▶ **TASK ITEM**:
In the records below, some lines contain the word "statement". Copy each of them.

#### SOURCE MATERIAL ####

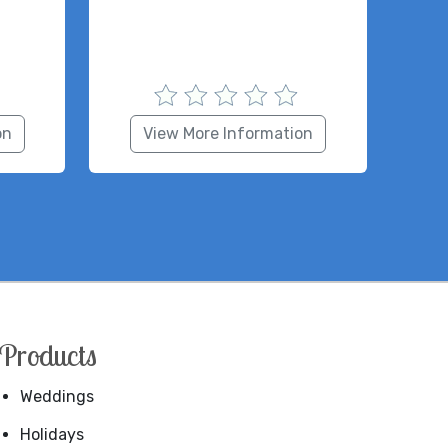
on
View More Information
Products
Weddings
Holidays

####
#### SOURCE MATERIAL ####

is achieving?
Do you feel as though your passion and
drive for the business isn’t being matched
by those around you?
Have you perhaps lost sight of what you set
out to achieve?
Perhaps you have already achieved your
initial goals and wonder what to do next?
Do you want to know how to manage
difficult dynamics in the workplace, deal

####
#### SOURCE MATERIAL ####

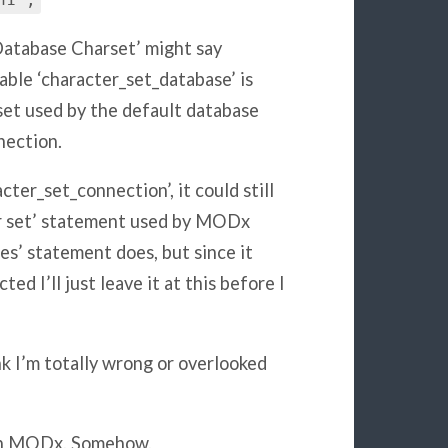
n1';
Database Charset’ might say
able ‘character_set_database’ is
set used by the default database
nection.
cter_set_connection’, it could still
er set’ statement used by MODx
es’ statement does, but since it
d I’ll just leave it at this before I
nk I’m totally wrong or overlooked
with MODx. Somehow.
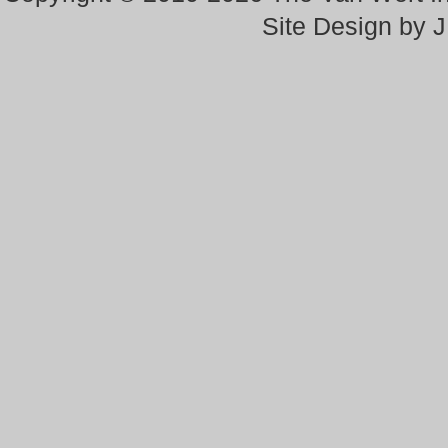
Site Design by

####

▶ **RESULT OF THIS TASK**:
er set’ statement used by MODx
es’ statement does, but since it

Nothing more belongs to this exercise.